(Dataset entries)
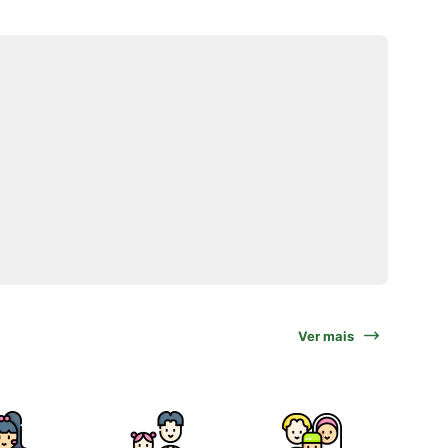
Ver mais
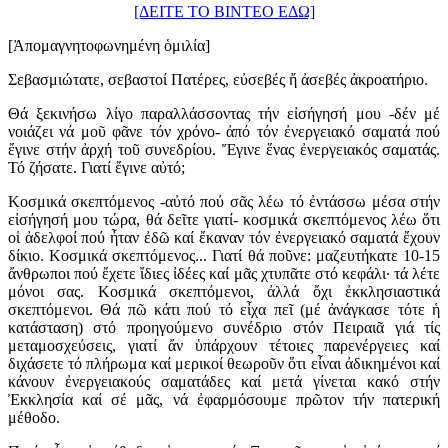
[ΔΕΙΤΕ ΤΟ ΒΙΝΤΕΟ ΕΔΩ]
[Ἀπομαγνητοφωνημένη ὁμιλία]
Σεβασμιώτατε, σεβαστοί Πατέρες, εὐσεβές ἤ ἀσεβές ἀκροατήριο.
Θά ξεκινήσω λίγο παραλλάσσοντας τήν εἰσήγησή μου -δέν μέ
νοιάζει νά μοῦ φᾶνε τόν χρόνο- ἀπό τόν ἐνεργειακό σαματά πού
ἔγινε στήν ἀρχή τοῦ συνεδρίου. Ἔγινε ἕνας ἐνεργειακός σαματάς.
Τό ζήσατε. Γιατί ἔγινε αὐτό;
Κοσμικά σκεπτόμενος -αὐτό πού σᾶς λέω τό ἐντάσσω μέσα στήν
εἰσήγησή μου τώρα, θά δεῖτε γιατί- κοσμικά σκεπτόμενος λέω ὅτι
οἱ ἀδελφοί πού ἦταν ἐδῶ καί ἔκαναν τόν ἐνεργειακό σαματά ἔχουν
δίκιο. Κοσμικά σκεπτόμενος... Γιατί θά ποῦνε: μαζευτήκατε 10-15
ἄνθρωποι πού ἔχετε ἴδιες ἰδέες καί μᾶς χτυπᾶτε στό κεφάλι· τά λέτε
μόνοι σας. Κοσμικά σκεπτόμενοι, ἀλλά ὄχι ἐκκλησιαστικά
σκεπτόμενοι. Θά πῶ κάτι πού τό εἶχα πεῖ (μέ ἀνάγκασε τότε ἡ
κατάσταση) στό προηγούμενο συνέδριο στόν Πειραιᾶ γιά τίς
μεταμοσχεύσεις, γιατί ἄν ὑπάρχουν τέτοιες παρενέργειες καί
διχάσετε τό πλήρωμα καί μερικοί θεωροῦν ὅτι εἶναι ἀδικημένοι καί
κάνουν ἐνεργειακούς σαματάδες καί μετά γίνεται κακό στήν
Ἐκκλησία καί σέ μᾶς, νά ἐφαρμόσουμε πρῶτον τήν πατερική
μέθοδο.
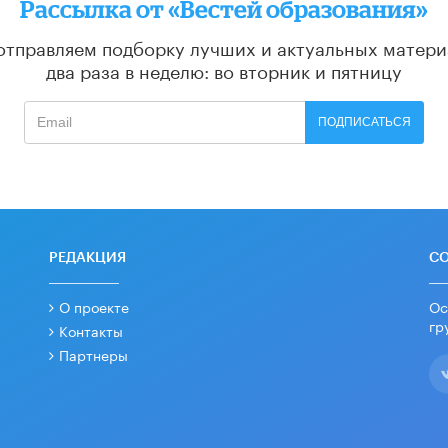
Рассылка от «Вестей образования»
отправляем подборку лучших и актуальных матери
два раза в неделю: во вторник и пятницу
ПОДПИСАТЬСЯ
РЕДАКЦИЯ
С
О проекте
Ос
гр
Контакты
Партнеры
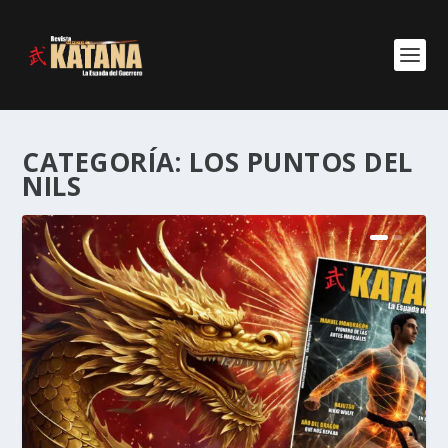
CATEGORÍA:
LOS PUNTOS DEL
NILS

## To do
Each line of the data above should be reproduced without alteration, and no picture should appear in the copy.

## Answer below
Ver mais
[ΔΕΙΤΕ ΤΟ ΒΙΝΤΕΟ ΕΔΩ]
[Ἀπομαγνητοφωνημένη ὁμιλία]
Σεβασμιώτατε, σεβαστοί Πατέρες, εὐσεβές ἤ ἀσεβές ἀκροατήριο.
Θά ξεκινήσω λίγο παραλλάσσοντας τήν εἰσήγησή μου -δέν μέ
νοιάζει νά μοῦ φᾶνε τόν χρόνο- ἀπό τόν ἐνεργειακό σαματά πού
ἔγινε στήν ἀρχή τοῦ συνεδρίου. Ἔγινε ἕνας ἐνεργειακός σαματάς.
Τό ζήσατε. Γιατί ἔγινε αὐτό;
Κοσμικά σκεπτόμενος -αὐτό πού σᾶς λέω τό ἐντάσσω μέσα στήν
εἰσήγησή μου τώρα, θά δεῖτε γιατί- κοσμικά σκεπτόμενος λέω ὅτι
οἱ ἀδελφοί πού ἦταν ἐδῶ καί ἔκαναν τόν ἐνεργειακό σαματά ἔχουν
δίκιο. Κοσμικά σκεπτόμενος... Γιατί θά ποῦνε: μαζευτήκατε 10-15
ἄνθρωποι πού ἔχετε ἴδιες ἰδέες καί μᾶς χτυπᾶτε στό κεφάλι· τά λέτε
μόνοι σας. Κοσμικά σκεπτόμενοι, ἀλλά ὄχι ἐκκλησιαστικά
σκεπτόμενοι. Θά πῶ κάτι πού τό εἶχα πεῖ (μέ ἀνάγκασε τότε ἡ
κατάσταση) στό προηγούμενο συνέδριο στόν Πειραιᾶ γιά τίς
μεταμοσχεύσεις, γιατί ἄν ὑπάρχουν τέτοιες παρενέργειες καί
διχάσετε τό πλήρωμα καί μερικοί θεωροῦν ὅτι εἶναι ἀδικημένοι καί
κάνουν ἐνεργειακούς σαματάδες καί μετά γίνεται κακό στήν
Ἐκκλησία καί σέ μᾶς, νά ἐφαρμόσουμε πρῶτον τήν πατερική
μέθοδο.
Рассылка от «Вестей образования»
отправляем подборку лучших и актуальных матери
два раза в неделю: во вторник и пятницу
ПОДПИСАТЬСЯ
РЕДАКЦИЯ
С
О проекте
Ос
гр
Контакты
Партнеры
CATEGORÍA:
LOS PUNTOS DEL
NILS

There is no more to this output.